▶ _Assigned task_
Starting at the line that holds "Describe the element at coordinates (945, 1029)", transcribe every line to the end of the data exactly; include no other lines.

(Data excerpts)
# # # # #
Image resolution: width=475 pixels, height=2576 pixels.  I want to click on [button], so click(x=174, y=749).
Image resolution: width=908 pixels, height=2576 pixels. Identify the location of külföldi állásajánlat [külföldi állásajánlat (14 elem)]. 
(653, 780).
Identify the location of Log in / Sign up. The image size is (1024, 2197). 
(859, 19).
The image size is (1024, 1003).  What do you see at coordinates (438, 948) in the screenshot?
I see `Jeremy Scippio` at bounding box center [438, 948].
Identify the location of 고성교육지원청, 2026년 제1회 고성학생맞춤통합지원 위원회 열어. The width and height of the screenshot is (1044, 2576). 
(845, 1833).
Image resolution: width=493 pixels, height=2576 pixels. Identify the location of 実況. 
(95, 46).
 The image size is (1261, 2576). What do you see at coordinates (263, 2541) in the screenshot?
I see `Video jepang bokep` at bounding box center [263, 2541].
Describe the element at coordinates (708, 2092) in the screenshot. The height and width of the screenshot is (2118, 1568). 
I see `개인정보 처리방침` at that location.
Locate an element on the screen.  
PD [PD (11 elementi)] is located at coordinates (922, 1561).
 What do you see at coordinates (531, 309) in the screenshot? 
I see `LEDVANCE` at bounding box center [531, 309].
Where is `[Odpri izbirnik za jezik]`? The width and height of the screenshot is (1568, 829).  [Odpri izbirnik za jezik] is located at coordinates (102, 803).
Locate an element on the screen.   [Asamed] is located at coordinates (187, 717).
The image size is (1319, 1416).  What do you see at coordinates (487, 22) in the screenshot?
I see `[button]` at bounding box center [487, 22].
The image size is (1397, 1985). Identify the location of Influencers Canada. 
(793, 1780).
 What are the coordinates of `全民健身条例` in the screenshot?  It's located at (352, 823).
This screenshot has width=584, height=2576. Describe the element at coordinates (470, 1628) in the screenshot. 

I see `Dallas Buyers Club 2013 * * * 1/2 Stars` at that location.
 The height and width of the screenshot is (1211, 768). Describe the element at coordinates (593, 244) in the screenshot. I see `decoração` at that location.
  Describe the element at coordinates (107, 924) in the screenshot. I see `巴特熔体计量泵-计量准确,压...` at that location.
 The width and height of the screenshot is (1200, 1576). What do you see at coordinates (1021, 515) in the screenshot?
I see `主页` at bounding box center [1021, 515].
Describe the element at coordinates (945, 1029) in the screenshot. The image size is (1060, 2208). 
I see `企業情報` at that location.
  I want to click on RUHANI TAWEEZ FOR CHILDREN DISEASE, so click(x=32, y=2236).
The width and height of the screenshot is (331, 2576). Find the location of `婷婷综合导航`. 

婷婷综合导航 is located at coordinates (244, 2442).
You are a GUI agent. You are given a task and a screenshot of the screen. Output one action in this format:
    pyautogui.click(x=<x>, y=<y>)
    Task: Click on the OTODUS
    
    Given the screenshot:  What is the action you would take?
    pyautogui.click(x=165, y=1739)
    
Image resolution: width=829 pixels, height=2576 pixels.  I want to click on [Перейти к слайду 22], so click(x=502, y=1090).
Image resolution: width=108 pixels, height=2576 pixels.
# # # # #
▶ _Answer to this exercise_
Describe the element at coordinates (945, 1029) in the screenshot. The image size is (1060, 2208). 
I see `企業情報` at that location.
  I want to click on RUHANI TAWEEZ FOR CHILDREN DISEASE, so click(x=32, y=2236).
The width and height of the screenshot is (331, 2576). Find the location of `婷婷综合导航`. 

婷婷综合导航 is located at coordinates (244, 2442).
You are a GUI agent. You are given a task and a screenshot of the screen. Output one action in this format:
    pyautogui.click(x=<x>, y=<y>)
    Task: Click on the OTODUS
    
    Given the screenshot:  What is the action you would take?
    pyautogui.click(x=165, y=1739)
    
Image resolution: width=829 pixels, height=2576 pixels.  I want to click on [Перейти к слайду 22], so click(x=502, y=1090).
Image resolution: width=108 pixels, height=2576 pixels.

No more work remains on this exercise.